Sally, who does all the bookkeeping at the bistro she runs with Jeff, said that ‘now is probably harder than COVID, just because of the prices’. Alan, with a background in fine dining restaurants, said that he had halved the amount of baked goods on the counter at his café because of the price of butter and was limiting himself to simpler bakes (that require less tempering or laminating). Liz was asked how they make vegetables really shine in meatless dishes, and the answer was ‘put a lot of butter on them’ – so as well as fewer fancy pastries, the cost of butter also risks the ability to elevate the status of vegetables. Alan’s café sells a lot of brunches, but he decided to switch from smashed avocadoes to a pea alternative in response to cost, environmental concerns and the implication of the supply chain in cartel violence.
Rafid, who had taken redundancy before the pandemic, began cooking curries out of his home kitchen during lockdown, selling them for collection. He traded on his family’s Kashmiri roots, marketing the curries as a traditional taste of the northern subcontinent. But when the price of cooking oil rose dramatically – ‘doubled’, Rafid said – he reduced the oil and instead emphasised the curries as healthy alternatives to traditional Kashmiri dishes. Back at Jeff’s Bistro, more expensive cuts of meat were off the menu, replaced with cheaper cuts that were paired with fancier takes on vegetable sides. As Kyle explained, if you want to show the value across a dish, you can show the labour in the way you’ve scored a hasselback squash or the attention taken with a fondant potato.

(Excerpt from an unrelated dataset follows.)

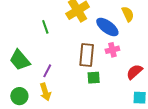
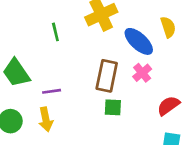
pink cross: (112, 50) -> (142, 73), turned -32
purple line: (47, 71) -> (52, 91), turned 48

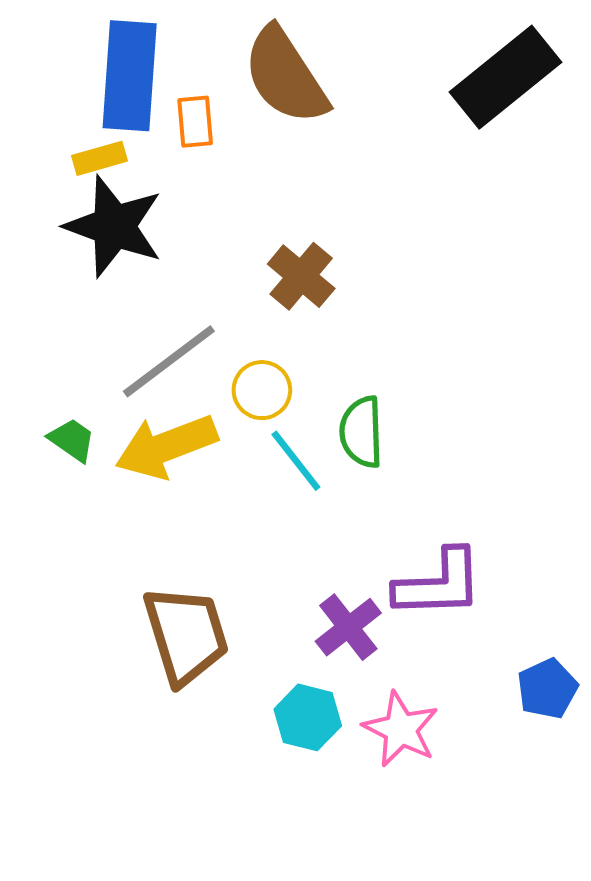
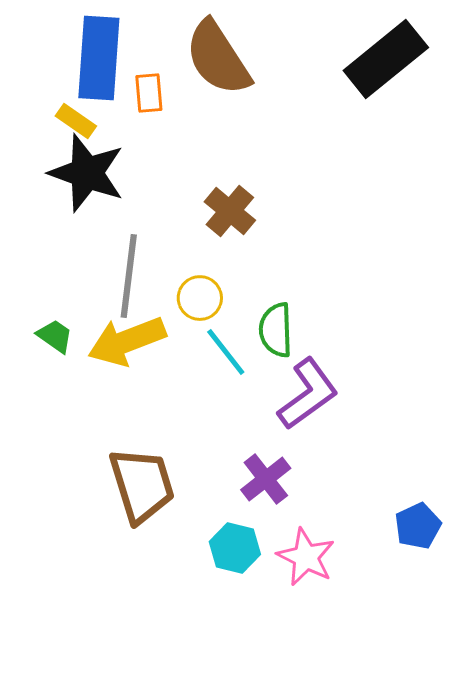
yellow rectangle: (100, 158) -> (76, 121), turned 51
gray line: (169, 361) -> (129, 276), turned -46
purple L-shape: (439, 584) -> (308, 394), moved, turned -34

Some of the chefs shared that they had begun to source produce from supermarkets. Many local suppliers had disappeared during lockdown and now the prices of those left were too high. Some of the chefs used a big, centralised supplier for vegetable produce, but Matt explained that the supermarkets ‘were our best suppliers’. ‘The quality’s amazing because they get rid of the stuff that won’t sell’, he says. Asked if he could pick his own from independent local suppliers, he said that he would have to drive there and, since the price of petrol is going up, ‘it’s not worth it’. But as Jack points out, even if cheaper, the supermarket does not offer the full range of seasonal (or local) vegetables: ‘Like, if you think, like, right now we’re in the middle of summer, you should be able to walk in a supermarket and have a big array of amazing heirloom tomatoes. But, like, you’re not going to, you’re not going to find them anywhere’. Meanwhile, the set menu at William’s restaurant does not just attract reticent customers back after lockdown and social distancing; because he serves numerous small dishes across a ten-course menu, it also means that he can offer customers locally sourced produce that would now be too expensive if provided in the quantity needed for a main course, balanced out with cheaper produce for the other courses.
Fuel costs
It is difficult to make creative savings when energy prices rise and practice is constrained by the appliances of the trade. The war in Ukraine precipitated what the chefs felt was an astronomical rise in the cost of gas and electricity. Part of the problem is that there are appliances that cannot be turned off: fridges, freezers, air extraction. The plancha or flat top in any kitchen is a big energy cost. ‘The plancha gets used all day long [. . . ] so that’s just blazing away’, says Alan. ‘Yeah, it’s hard to reduce that, but when you can’t, you can’t. The trouble with most of the kitchens is that they’re just very not on-and-off-able, you know?’ The choice is either to have the plancha on all day or not at all, since it takes a long time to warm up, which is no use when cooking to order. Matt made the choice to turn it off altogether – ‘It just kicks out so much heat, and sucks in so much energy’ – and replaced it with small plug-in, stand-alone induction hobs he can turn on and off when needed.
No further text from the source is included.